La mostra mira a instaurare un profondo dialogo tra Campigli e l’arte etrusca. Le composizioni volutamente arcaicizzanti di Campigli rappresentate in mostra con dipinti che spaziano dal 1928 al 1966, ritrovano le origini della loro ispirazione nei reperti etruschi esposti con cui si instaura una naturale condivisione di atmosfere, segni e colori. Come sottolinea Franco Calarota: “A partire dalla famosa visita al Museo Etrusco di Villa Giulia a Roma nel 1928 si assiste a una sorta di ritorno a una purezza primordiale nell’arte di Campigli, a un sapore antico fatto di colori tenui come dipinti ad affresco così simili a come il tempo ci ha restituito le immagini etrusche, di forme plasmate secondo il disegno di statue votive o di anfore, di figure femminili con busti a clessidra che si astraggono in immagini atemporali”. Due opere in mostra, Busto con vaso blu e Zingari, sono proprio del 1928 e segnano chiaramente il passaggio verso una nuova figurazione, che si fa sempre più evidente in opere come Donne con l’ombrellino del 1940 fino alla Donna seduta del 1961.
Massimo Campigli, Zingari (1928)
I diversi tipi dei reperti in mostra, dai vasi alle statuine, dai gioielli ai sarcofagi, si pone l’obiettivo di rintracciare un alfabeto e un universo di legami che, a partire da generali evocazioni, si declinano in riferimenti puntuali nelle diverse sezioni della mostra: la prima dedicata alla figura umana, divisa in gli uomini e le donne; la seconda agli animali, composta da uccelli, cavalli, animali selvatici ed infine la terza con forme e geometrie. Molti dei reperti, come anticipato, sono inediti e provengono da importanti operazioni di recupero di materiale archeologico, anche da rinomati musei internazionali, e ora nella disponibilità della Soprintendenza Archeologia, Belle Arti e paesaggio per la provincia di Viterbo e l’Etruria Meridionale.

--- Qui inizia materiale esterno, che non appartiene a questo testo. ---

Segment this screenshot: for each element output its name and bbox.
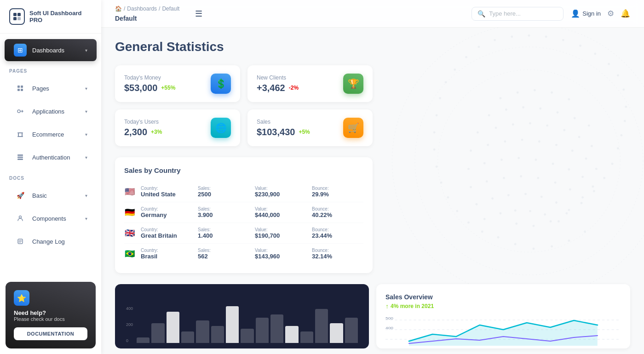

“Sono stati privilegiati i volti di terracotta, dai quali l’artista trasse ispirazione per l’ideazione di un tipo di ritratto stereotipo e svincolato dalla riproduzione diretta della realtà”, spiega Margherita Eichberg, “i bronzi e i vasi di ceramica decorati con figure umane (maschili e femminili) e animali, soggetti che compaiono (quasi citazioni) nelle opere dell’artista; i vasi di bucchero e di impasto con forme geometriche e curve che hanno ispirato le sagome femminili in alcune sue opere; infine i gioielli, una vera passione di Campigli”. Presenti in mostra anche due preziosi sarcofagi in terracotta del Museo Civico di Viterbo: un sarcofago fittile femminile della seconda metà del III sec. a.C. e un sarcofago fittile maschile della fine del III, inizio del II sec. a.C. Attraverso il richiamo di queste formule espressive appartenenti a una gloriosa civiltà passata, l’arte di Campigli rivela una profonda originalità proprio nella coesistenza tra antichi splendori e attualità, immergendo il visitatore in una dimensione dove il tempo sembra fermarsi o scorrere tranquillo in una quiete imperturbabile. Ci mostra un Novecento contemporaneo alle età più antiche del Mediterraneo scrivendo così una pagina molto interessante di quello che l’archeologo Massimo Pallottino ha definito come “romanzo etrusco”, un mito che dal Rinascimento in poi continua ad esercitare una forte fascinazione di generazione in generazione.